Concluse by Studio Snowspot, T Allen Studios
Concluse is a word which here means, 'my dictionary's all the way over there', so let's pretend it instead translates to 'a damned fine, PS1-style horror adventure'. On the surface, Concluse looks like any one of those cheap first-person horrors clogging up Itch.io and Game Jolt, but it differentiates itself through the use of (pretty impressive) CGI cutscenes, not to mention its surprisingly hefty length.
You forget how much proper cutscenes add to a game, now that they've largely fallen out of fashion in favour of in-engine cinematics that would never dare to take you out of 'the action'. Turns out I like being taken out of 'the action' by a grainy video file that swoops around boxy environments, revealing horrid, demonic horrors that don't quite penetrate the game itself. In place of fighting or hiding, prepare for puzzle-solving, as you fiddle with Silent Hill-style mechanisms, and collect key after key after key.
Don't mistake that for snark: while you'd never mistake this for a Konami adventure, Concluse comes admirably close to the technology, the spirit of mid-1990s survival horror. There's just one big flaw in the form of the game's collectible notes, which are almost unintelligible, but not quite.
A Wish Upon A Star by Fabian Denter
If you used that star-wish to ask for a delightfully tactile, refreshingly difficult puzzle game, then hey, your dream has just come true (and, in a way, I admire your boldness in not wishing for the old 'world peace'). Fabian Denter's cute puzzler, about a girl who can shift platforms up and down, and who has to reach a series of exit portals as the player constantly rotates the screen, unfortunately comes with one major caveat in the form of a difficulty curve resembling Game of Thrones' The Wall. I got stuck in level 2 (where a key platform is deviously hidden from view), and stuck again on level 4, where my brain pressed the ejector button and flew out of my skull, accompanied by a tiny parachute. Not that it was adding much, but be warned: this one's for smarty-pants only.
sandcastles by eevee
Like a lot of Bitsy games, eevee's sandcastles is short and sweet, and, no, I've never managed to decide one way or the other whether I should impose Uppercase Letters on game titles and developers Or Not. eevee's sandcastles (I even had to correct the word processor that time) is short and sweet, like I just said, telling a day in the life of a sandcastle, from its origins as a tiny fortress through its evolution as a sandy citadel, to its ultimate fate (spoiler) as a big wet pile of soggy sand. It's a thoughtful, and just the right amount of sad, browser game with a nice soundtrack and a gorgeous colour palette. (Via Warp Door.)
Pico Tennis by paranoidcactus
I have two little Pico-8 games to round off this week's selection, the first being a rather astonishing, lightweight tennis game. Pico Tennis gives you a proper game of football, sorry, cricket to play, while adding a neat mechanic in the form of a power bar that fills up as you volley back and forth.

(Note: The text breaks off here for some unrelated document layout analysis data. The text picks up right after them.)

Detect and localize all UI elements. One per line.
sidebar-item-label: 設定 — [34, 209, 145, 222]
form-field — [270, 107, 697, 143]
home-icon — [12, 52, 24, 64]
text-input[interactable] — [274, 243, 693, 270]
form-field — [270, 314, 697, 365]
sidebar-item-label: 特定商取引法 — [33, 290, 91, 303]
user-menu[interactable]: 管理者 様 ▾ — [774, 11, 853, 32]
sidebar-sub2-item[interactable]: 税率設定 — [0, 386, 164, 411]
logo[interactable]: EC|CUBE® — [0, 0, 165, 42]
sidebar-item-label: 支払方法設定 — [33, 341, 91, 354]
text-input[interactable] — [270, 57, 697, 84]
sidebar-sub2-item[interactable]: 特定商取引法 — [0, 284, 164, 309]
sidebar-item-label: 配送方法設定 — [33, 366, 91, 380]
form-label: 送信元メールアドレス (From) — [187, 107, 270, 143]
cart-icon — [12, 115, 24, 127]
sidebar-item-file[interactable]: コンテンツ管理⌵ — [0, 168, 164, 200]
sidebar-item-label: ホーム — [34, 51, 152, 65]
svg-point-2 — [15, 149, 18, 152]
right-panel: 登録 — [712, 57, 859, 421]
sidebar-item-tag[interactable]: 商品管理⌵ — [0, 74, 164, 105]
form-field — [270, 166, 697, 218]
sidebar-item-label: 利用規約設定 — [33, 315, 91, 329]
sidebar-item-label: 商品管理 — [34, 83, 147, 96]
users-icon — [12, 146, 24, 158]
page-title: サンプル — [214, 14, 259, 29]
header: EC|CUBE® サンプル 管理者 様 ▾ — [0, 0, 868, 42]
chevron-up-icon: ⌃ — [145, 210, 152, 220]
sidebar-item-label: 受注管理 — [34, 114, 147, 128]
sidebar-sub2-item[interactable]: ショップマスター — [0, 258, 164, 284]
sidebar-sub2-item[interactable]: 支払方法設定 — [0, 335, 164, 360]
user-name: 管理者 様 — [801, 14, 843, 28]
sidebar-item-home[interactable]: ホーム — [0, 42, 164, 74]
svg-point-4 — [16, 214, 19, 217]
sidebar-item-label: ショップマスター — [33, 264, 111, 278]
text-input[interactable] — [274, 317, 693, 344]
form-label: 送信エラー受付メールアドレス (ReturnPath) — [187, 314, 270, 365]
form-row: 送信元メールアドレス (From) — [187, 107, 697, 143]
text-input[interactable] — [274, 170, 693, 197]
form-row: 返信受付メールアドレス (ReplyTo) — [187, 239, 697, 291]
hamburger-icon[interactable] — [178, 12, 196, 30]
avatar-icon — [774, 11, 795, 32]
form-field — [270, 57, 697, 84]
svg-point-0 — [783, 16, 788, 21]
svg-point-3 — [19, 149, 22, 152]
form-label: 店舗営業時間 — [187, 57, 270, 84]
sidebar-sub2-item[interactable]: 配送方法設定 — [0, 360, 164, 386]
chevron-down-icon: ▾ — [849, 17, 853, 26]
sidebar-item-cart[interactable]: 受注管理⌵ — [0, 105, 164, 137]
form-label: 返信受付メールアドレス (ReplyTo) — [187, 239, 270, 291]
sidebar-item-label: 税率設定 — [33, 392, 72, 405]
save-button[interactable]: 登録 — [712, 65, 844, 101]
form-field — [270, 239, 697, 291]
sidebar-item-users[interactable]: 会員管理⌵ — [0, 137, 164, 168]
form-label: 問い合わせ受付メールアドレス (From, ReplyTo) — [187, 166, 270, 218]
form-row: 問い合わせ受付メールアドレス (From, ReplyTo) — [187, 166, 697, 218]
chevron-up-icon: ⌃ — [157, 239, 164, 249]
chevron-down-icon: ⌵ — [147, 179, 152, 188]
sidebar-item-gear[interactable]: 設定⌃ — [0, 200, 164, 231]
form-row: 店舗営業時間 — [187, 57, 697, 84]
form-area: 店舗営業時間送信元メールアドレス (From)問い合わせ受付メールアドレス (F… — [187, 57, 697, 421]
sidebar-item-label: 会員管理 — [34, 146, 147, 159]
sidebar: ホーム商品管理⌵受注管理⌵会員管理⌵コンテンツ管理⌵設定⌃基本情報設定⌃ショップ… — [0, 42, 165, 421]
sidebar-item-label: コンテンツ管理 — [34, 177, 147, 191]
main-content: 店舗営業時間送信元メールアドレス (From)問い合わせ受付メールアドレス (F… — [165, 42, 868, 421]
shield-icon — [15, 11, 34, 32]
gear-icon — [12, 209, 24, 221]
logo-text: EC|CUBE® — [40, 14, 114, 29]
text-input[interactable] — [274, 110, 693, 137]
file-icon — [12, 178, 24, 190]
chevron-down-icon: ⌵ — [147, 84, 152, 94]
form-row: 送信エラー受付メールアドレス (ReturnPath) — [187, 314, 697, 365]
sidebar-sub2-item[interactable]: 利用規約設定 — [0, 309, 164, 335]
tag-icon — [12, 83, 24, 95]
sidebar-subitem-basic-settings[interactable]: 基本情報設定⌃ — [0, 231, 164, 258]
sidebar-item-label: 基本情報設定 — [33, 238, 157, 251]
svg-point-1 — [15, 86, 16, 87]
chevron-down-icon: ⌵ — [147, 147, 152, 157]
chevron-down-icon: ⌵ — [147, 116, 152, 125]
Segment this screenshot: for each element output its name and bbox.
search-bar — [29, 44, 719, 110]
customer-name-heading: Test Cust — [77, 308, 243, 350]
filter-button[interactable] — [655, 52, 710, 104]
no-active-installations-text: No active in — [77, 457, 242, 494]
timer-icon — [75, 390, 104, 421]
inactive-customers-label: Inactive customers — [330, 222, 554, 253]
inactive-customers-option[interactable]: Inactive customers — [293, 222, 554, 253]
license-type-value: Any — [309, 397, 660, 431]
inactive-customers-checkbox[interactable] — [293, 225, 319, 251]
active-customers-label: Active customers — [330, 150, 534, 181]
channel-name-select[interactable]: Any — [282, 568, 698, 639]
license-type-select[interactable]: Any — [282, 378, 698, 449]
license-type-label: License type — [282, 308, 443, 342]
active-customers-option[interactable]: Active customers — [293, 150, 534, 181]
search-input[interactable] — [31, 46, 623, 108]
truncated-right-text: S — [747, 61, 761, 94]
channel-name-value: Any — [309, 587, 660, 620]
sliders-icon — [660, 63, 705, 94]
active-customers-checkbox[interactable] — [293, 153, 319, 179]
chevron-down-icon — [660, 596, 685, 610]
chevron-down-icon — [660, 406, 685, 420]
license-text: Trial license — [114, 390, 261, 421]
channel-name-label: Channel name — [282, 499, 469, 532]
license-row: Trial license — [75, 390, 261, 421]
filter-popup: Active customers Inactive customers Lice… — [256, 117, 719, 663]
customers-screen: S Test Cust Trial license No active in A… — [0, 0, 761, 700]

With a full bar, you can press Pico-8's other action button (X) to do a nifty power lob, sending the ball flying at a positively Sharapovian rate of fire. But whether you win or lose the set, look out for the hugely swish 3D effect that plays as you swap from one side of the court to another.
Little Dragon Adventure by Mush
I'm not sure how many metroidvanias I've flung in your general direction over the years, but the ace Little Dragon Adventure is up there with the best. There are no real gimmicks here: this is just a well-designed, well-laid-out exploratory platformer that makes the most of Pico-8's many limitations. The map feats neatly into the lower half of the screen, while your suite of abilities does a lot with just two buttons.